On the other hand, malicious hackers and government entities ARE incentivized to find these rare bugs, because they get a payoff only if they DO find one. So they can dedicate all their time on the one target (or a small selection of targets) looking for even one error that the original programmers made.

It’s the difference between authoring a 1000 page novel and being that OCD guy who found the one punctuation error the editor missed.

Even JPEG is not some trivial thing. It’s not just “hey, display a block of red pixels and then a block of blue”… it has to deal with progressive decoding, interlacing, error correction, color spaces, EXIF extensions, and god knows what else. Each one of those features is probably written by a different team and integrated over decades, and a bug in any one of those components is a possible vector for steganographic malware. Hell, it might even actually display as a valid image with error-corrected noise – may or may not look like much to the human eye, but the JPEG decoder doesn’t know any better. It’s technically a “valid” image, except that one bug in that one library from 15 years ago means the next 80 bytes is read too and accidentally executed via a buffer overflow…

TLDR: Shit is hard. Security is boring (to most). It’s easier to fix problems as they’re found rather than to exhaustively audit every single line of every single component of every single program.

That’s true for any language, and it isn’t the cause of the majority of vulnerabilities.
These are logic and implementation problems, not typos.

Yeah, it’s very easy to make a typo in C, but the usual result of that is a program that won’t run at all, or which runs but which gives absurd results even for ordinary inputs. The sort of mistake that opens up exploits is at the logic or algorithm level, not at the typography level.

Add to this that demand for programming skills is so high that even poor programmers get jobs doing important things. And basically no liability for bad software falls on the original authors, so there is very little incentive to put effective quality control processes in place.

A lovely place to find C code with, well, interesting, bad properties is the Underhanded C Contest.

Here the goal is to craft a C program that performs a task, but typically, crafted with a very hard to find flaw that allows it to be exploited in a manner that undermines its base purpose. The site is well written, the contests all too believable, and the winning entries a geek’s total delight.

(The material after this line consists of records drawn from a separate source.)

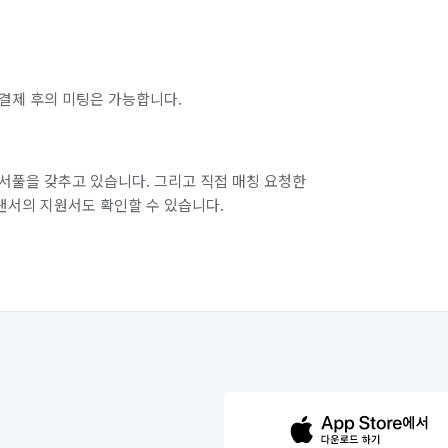
결제 후의 미팅은 가능합니다.
서풀을 갖추고 있습니다. 그리고 직접 매칭 요청한
랜서의 지원서도 확인할 수 있습니다.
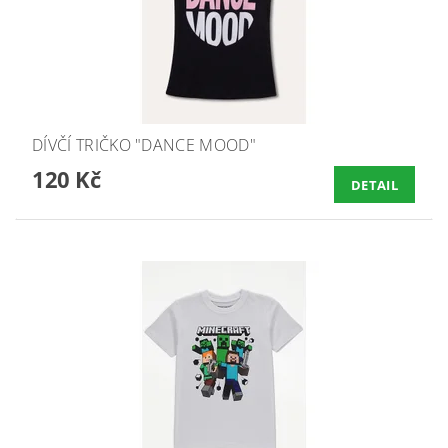
DÍVČÍ TRIČKO "DANCE MOOD"
120 Kč
DETAIL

I don’t think this is completely true in the real world. There are plenty of exploits that take advantage of deliberately creating conditions that could never occur without malicious action.

There’s no good reason (other than security) to spend the effort to have a ZIP-expanding program be able to deal with a .ZIP file that’s larger than the biggest file the OS’s filesystem can support. If the (non-maliciously-influenced) FAT32 filesystem is really reporting a .ZIP file is multi-terabytes in size, having the decoding program crash is probably the least of your worries.

Again, any program written today should be able to deal with even those kinds of inputs, because security is an issue. But I wouldn’t say that a programmer in 1988 was incompetent because they didn’t provide a graceful way to deal with a pathological file system.

And the point is, a lot of code written in 1988 is still being re-used, and so we’re still finding security issues that a modern competent programmer wouldn’t allow, but a 1988 programmer had little reason to avoid.